Texas A&M Termination for Professor Teaching Trans Children’s Book
How closely do students read the course catalogs before they register for classes each semester? One teacher at Texas A&M was fired earlier this month for teaching a course that “was inconsistent with the published course description,” according to the university’s president, Mark A. Welsh III. Melissa McCoul, Professor of English, taught a children’s literature course over the summer. During the course, students are required to read several books for the course, some of which include LGBTQ+ themes and characters. While discussing Jude Saves the World, a middle grade reader featuring a nonbinary main character, one of the students in the course recorded an interaction with the professor where she asks McCoul, “I just have a question, because I’m not entirely sure this is legal to be teaching.” McCoul asked the student to leave the room after a moment of back-and-forth discussion, and a few days later the course was cancelled.
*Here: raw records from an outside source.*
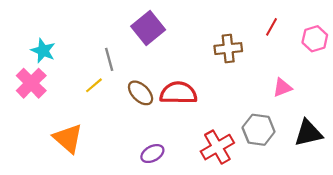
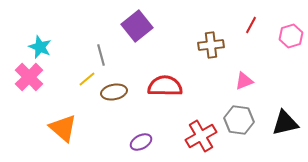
pink triangle: (282, 88) -> (244, 81), moved
brown ellipse: (141, 93) -> (114, 92), moved, turned -55

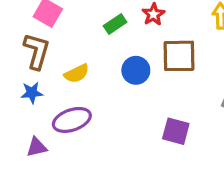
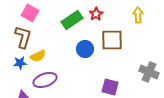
green rectangle: (115, 24) -> (72, 20), size x1.5
yellow semicircle: (77, 74) -> (38, 56), moved

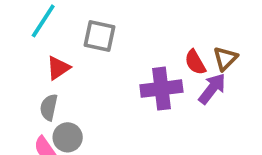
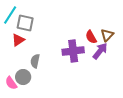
gray square: (99, 36) -> (25, 23), moved
gray semicircle: (49, 107) -> (35, 61), moved

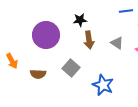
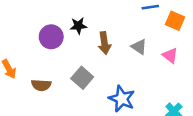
black star: (80, 20) -> (78, 26), moved
purple circle: (46, 35) -> (51, 37), size x0.7

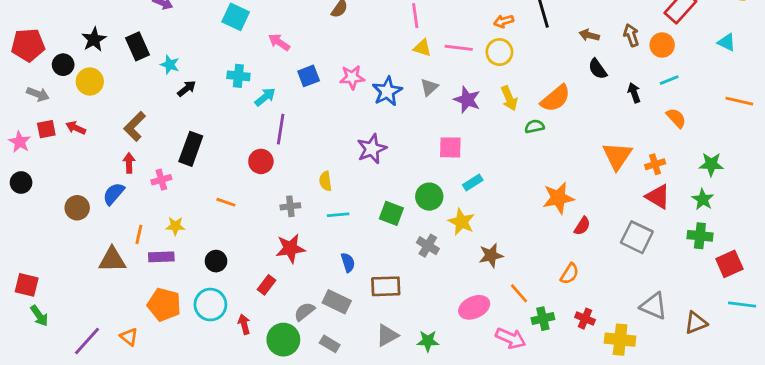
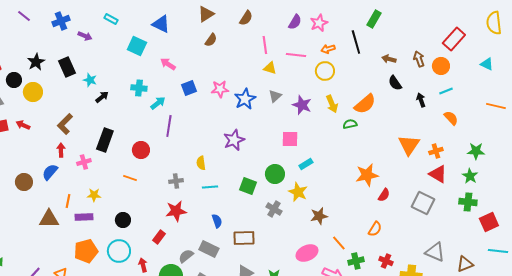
pink line: (459, 48) -> (296, 55), moved
red circle: (261, 161) -> (141, 150), moved
orange pentagon: (164, 305) -> (86, 251), turned -30

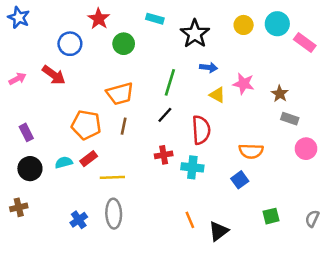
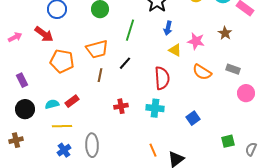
blue arrow: (209, 67) -> (168, 28), turned 96
green line: (170, 82) -> (130, 30), moved
brown star: (280, 94) -> (225, 33), moved
black line: (165, 115) -> (125, 63), moved
orange pentagon: (86, 125) -> (62, 61), moved
orange semicircle: (251, 151) -> (202, 72), moved, turned 30
red cross: (164, 155) -> (121, 106), moved
yellow line: (112, 177) -> (62, 126), moved
green square: (271, 216) -> (228, 141), moved

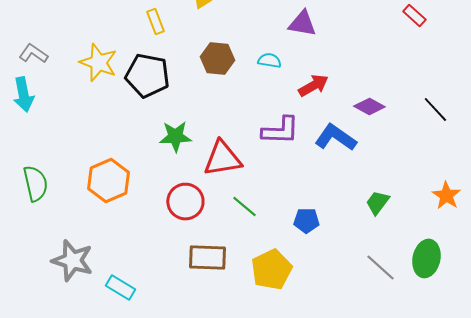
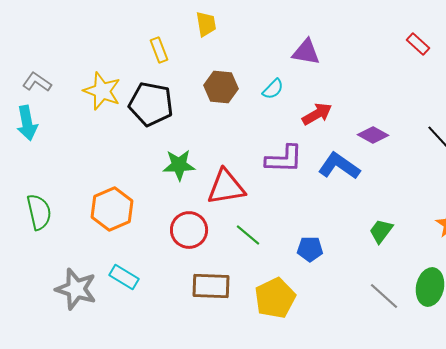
cyan semicircle: (269, 60) -> (273, 89), turned 125
cyan rectangle: (120, 288) -> (124, 277), moved

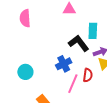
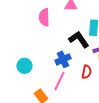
pink semicircle: (25, 18) -> (44, 17), moved
pink line: (73, 84) -> (59, 81), moved

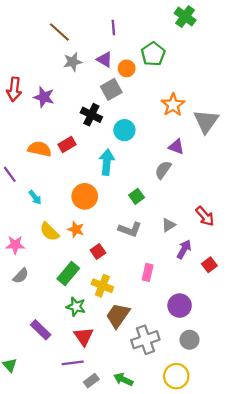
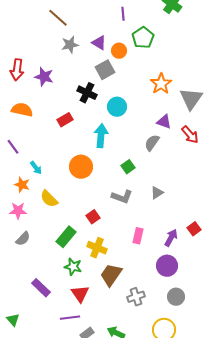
purple line: (113, 28) -> (123, 14), moved
orange semicircle: (39, 149) -> (22, 110), moved
red arrow: (205, 216) -> (190, 135), moved
orange star: (76, 229) -> (22, 185), moved
purple arrow: (184, 249) -> (171, 238), moved
gray cross: (145, 340) -> (136, 297), size x0.7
McCoul was set to start teaching again in the fall, but when the video taken by the student was circulated again by Texas Rep. Brian Harrison, Welsh fired McCoul and demoted both the Dean of the college and the English Department Chair. The official reason for the termination doesn’t have to do with the content of the course, exactly. Instead, Welsh and the university claim that the course content did not match the course description. The university justified the termination by claiming McCoul allowed students to sign up for her class without letting them know what would be taught. However, GOP politicians are celebrating the termination as a win against DEI efforts while Democrats have been speaking out against the violation of academic freedom.
The crux of the incident lies with the official reasoning for the termination: the course description. Course descriptions, as a genre, are purposefully vague so that professors of different specialties can teach under the same catalogue number. For example, English professors at Centenary have taught courses about Astropoetics, Love Lyric, and American Comics all under ENGL301: Literature and Culture II. At Texas A&M, the entire catalogue description for the course taught by McCoul is: “Credits 3. 3 Lecture Hours. Representative writers, genres, texts and movements. Prerequisite: Junior or senior classification.” Under this very short description, what can be taught? What cannot? Under the precedent set by Texas A&M, professors can expect high scrutiny directed at their course offerings. Whether or not the course description is the real reason for termination, or an excuse from the Texas A&M board to yield to right-wing pressure, the decision marks a turning point for educator freedoms, both in Texas and across the country.
While politicians debate over what is allowed to be taught (despite claims from GOP politicians, there is no Texas or federal law banning LGBTQ+ topics from university instruction), McCoul is appealing her termination. Facing increased scrutiny from both sides, President Welsh has since resigned from his position.